If there are two shares in circulation, then why isn't that reflected in market cap? No, there is still one share. What happens when you loan out a share is that you own but don't possess it anymore. Just like renting out a book to a good friend. There are not suddenly two books now. There is still one book. You own it, your friend possesses it.
Market cap is based on outstanding shares, rather than shares in circulation.

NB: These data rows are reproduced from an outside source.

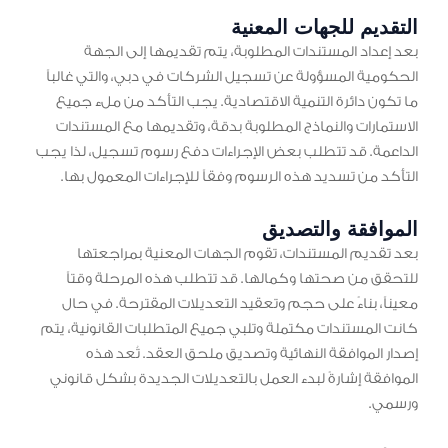
التقديم للجهات المعنية
بعد إعداد المستندات المطلوبة، يتم تقديمها إلى الجهة
الحكومية المسؤولة عن تسجيل الشركات في دبي، والتي غالباً
ما تكون دائرة التنمية الاقتصادية. يجب التأكد من ملء جميع
الاستمارات والنماذج المطلوبة بدقة، وتقديمها مع المستندات
الداعمة. قد تتطلب بعض الإجراءات دفع رسوم تسجيل، لذا يجب
التأكد من تسديد هذه الرسوم وفقاً للإجراءات المعمول بها.
الموافقة والتصديق
بعد تقديم المستندات، تقوم الجهات المعنية بمراجعتها
للتحقق من صحتها وكمالها. قد تتطلب هذه المرحلة وقتاً
معيناً، بناءً على حجم وتعقيد التعديلات المقترحة. في حال
كانت المستندات مكتملة وتلبي جميع المتطلبات القانونية، يتم
إصدار الموافقة النهائية وتصديق ملحق العقد. تُعد هذه
الموافقة إشارةً لبدء العمل بالتعديلات الجديدة بشكل قانوني
ورسمي.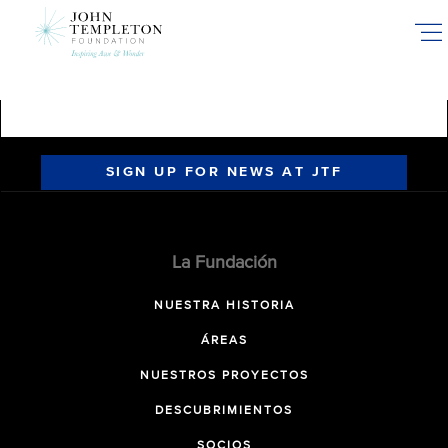
Skip
to
main
content
SIGN UP FOR NEWS AT JTF
La Fundación
NUESTRA HISTORIA
ÁREAS
NUESTROS PROYECTOS
DESCUBRIMIENTOS
SOCIOS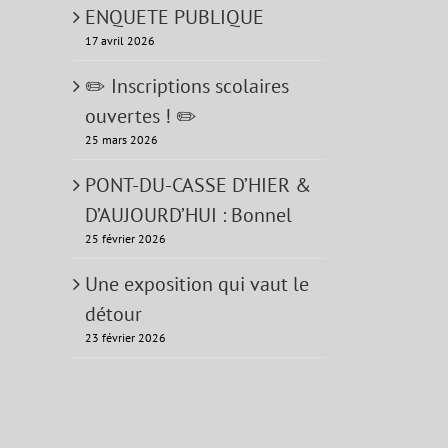
ENQUETE PUBLIQUE
17 avril 2026
✏️ Inscriptions scolaires
ouvertes ! ✏️
25 mars 2026
PONT-DU-CASSE D’HIER &
D’AUJOURD’HUI : Bonnel
25 février 2026
Une exposition qui vaut le
détour
23 février 2026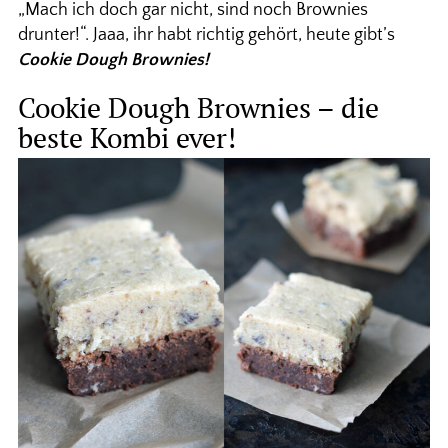
„Mach ich doch gar nicht, sind noch Brownies
drunter!“. Jaaa, ihr habt richtig gehört, heute gibt’s
Cookie Dough Brownies!
Cookie Dough Brownies – die
beste Kombi ever!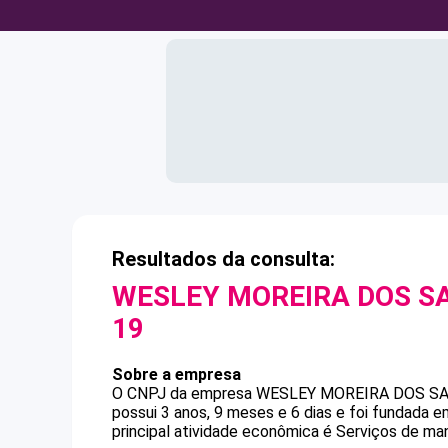
Resultados da consulta:
WESLEY MOREIRA DOS S
19
Sobre a empresa
O CNPJ da empresa
WESLEY MOREIRA DOS S
possui 3 anos, 9 meses e 6 dias e foi fundada 
principal atividade econômica é Serviços de m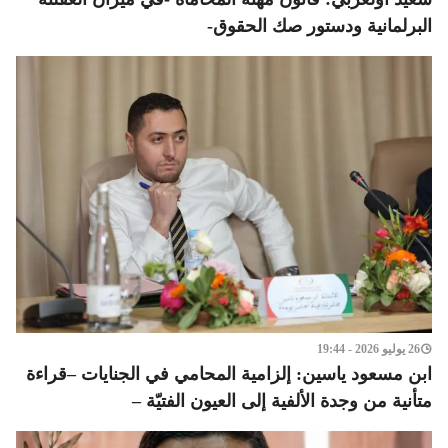
البرلمانية ودستور صك الحقوق-
26 يوليو 2026 - 19:44
ابن مسعود ياسين: إلزامية المحامي في الجنايات –قراءة
متأنية من وجدة الألفية إلى العيون الفتيّة –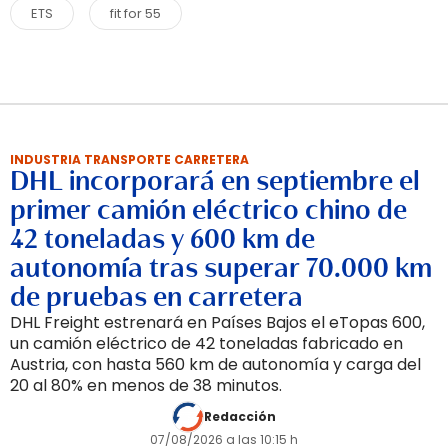
ETS
fit for 55
INDUSTRIA TRANSPORTE CARRETERA
DHL incorporará en septiembre el
primer camión eléctrico chino de
42 toneladas y 600 km de
autonomía tras superar 70.000 km
de pruebas en carretera
DHL Freight estrenará en Países Bajos el eTopas 600,
un camión eléctrico de 42 toneladas fabricado en
Austria, con hasta 560 km de autonomía y carga del
20 al 80% en menos de 38 minutos.
Redacción
07/08/2026 a las 10:15 h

What do you call a good friend who sells the book you rented to him? What good friend calls
you if before renting him a book you insist on cash collateral in the amount
greater than value of the book?
Seriously, though, the reason that there is only one book is because you can't sell the book that you lent to your good friend. Your good friend can't sell a book rented from you neither. So analogy does not work.
I hold shares of TSLA in margin account at Fidelity. Fidelity is free to lend all my shares to a short seller, who sells them to a third party. I can sell my shares. The third party can sell shares bought from the short seller as well. Short selling increased shares in circulation (regardless whether I sell shares that Fidelity lent or not). That is why short selling increases liquidity. Welcome to the virtual reality.
I have a puzzler (all numbers at the end of Q2):
There are 148.7M outstanding TSLA shares.
There are 100.5M institutional shares (per Nasdaq page)
There are 31.1M shares owned by Elon.
There are 31M shares sold short
Neglecting shares owned by other insiders, how many shares are held by others (retail)?
A. 148.7 - 100.5 - 31.1 = 17.1
B. 148.7 + 31 - 100.5 - 31.1 = 48.1
P.S. This is very good discussion, but just to maintain it's quality, can we agree not to use word "No"?